Saved entries
..........
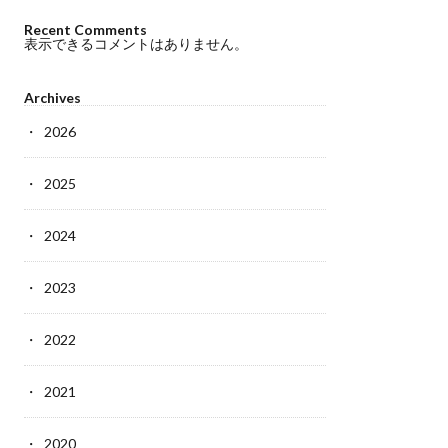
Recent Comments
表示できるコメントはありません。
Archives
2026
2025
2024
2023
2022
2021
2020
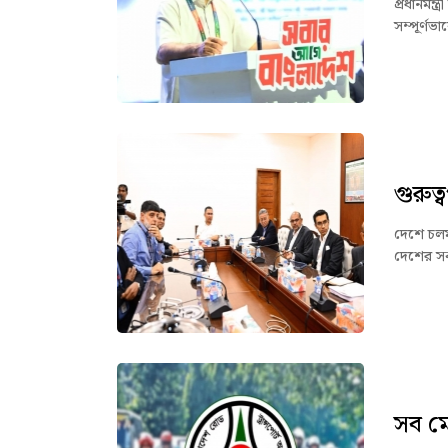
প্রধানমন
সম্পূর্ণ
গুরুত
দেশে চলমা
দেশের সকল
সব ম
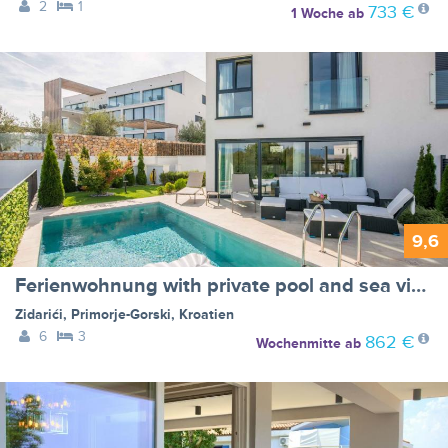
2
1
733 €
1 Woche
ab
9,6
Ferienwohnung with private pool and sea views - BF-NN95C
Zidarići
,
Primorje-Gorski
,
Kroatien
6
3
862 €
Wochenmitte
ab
..........
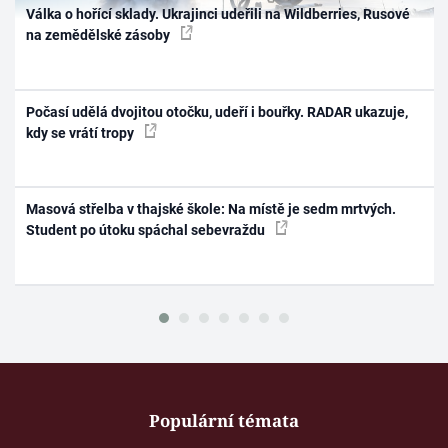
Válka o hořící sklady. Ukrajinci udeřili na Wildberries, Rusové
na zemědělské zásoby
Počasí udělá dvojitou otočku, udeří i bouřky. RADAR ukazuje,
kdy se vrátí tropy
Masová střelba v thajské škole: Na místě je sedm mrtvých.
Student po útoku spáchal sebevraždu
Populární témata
..........
**PROBLEM REQUIREMENTS**
Your reply is to repeat, unchanged, the lines above running from the one with "kdy se vrátí tropy" up to and including the one with "Populární témata".

**COMPLETED TASK**
kdy se vrátí tropy
Masová střelba v thajské škole: Na místě je sedm mrtvých.
Student po útoku spáchal sebevraždu
Populární témata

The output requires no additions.